Exercise description. Beneath this line is the data. Output exactly the lines from the line with "pigmentada na haste" to the line with "aos cabelos, ajuda", both ends included, and nothing more.
---
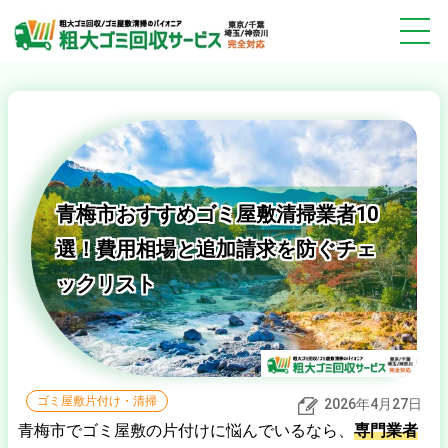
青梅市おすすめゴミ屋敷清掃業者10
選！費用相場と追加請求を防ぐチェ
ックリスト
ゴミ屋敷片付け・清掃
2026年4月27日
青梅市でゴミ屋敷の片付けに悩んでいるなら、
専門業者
---
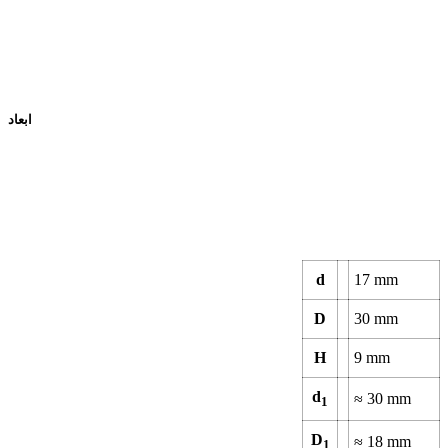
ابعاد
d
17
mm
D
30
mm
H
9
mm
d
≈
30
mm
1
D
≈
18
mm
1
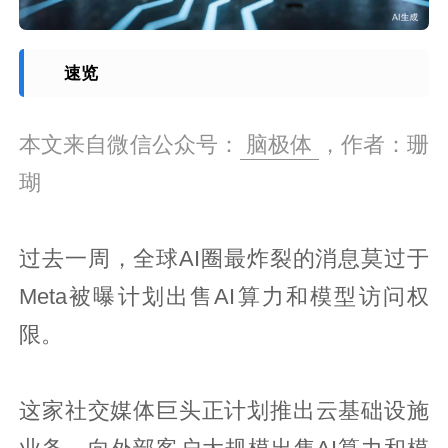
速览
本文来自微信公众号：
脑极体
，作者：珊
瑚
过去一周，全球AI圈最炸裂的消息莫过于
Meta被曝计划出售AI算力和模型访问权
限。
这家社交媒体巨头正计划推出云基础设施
---
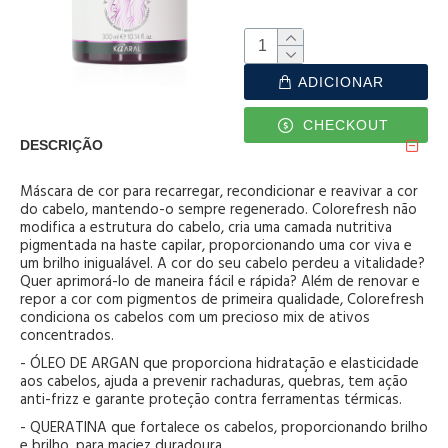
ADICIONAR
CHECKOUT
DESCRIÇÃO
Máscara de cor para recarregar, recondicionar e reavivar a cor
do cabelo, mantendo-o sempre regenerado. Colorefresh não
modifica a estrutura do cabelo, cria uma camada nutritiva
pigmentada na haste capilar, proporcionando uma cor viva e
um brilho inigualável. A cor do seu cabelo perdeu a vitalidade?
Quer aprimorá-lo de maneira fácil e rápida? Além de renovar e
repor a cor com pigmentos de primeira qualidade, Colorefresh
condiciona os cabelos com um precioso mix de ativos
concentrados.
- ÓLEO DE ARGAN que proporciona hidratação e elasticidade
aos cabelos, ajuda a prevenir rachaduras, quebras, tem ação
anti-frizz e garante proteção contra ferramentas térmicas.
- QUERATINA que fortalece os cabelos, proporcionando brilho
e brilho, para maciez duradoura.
---
Answer section.
pigmentada na haste capilar, proporcionando uma cor viva e
um brilho inigualável. A cor do seu cabelo perdeu a vitalidade?
Quer aprimorá-lo de maneira fácil e rápida? Além de renovar e
repor a cor com pigmentos de primeira qualidade, Colorefresh
condiciona os cabelos com um precioso mix de ativos
concentrados.
- ÓLEO DE ARGAN que proporciona hidratação e elasticidade
aos cabelos, ajuda a prevenir rachaduras, quebras, tem ação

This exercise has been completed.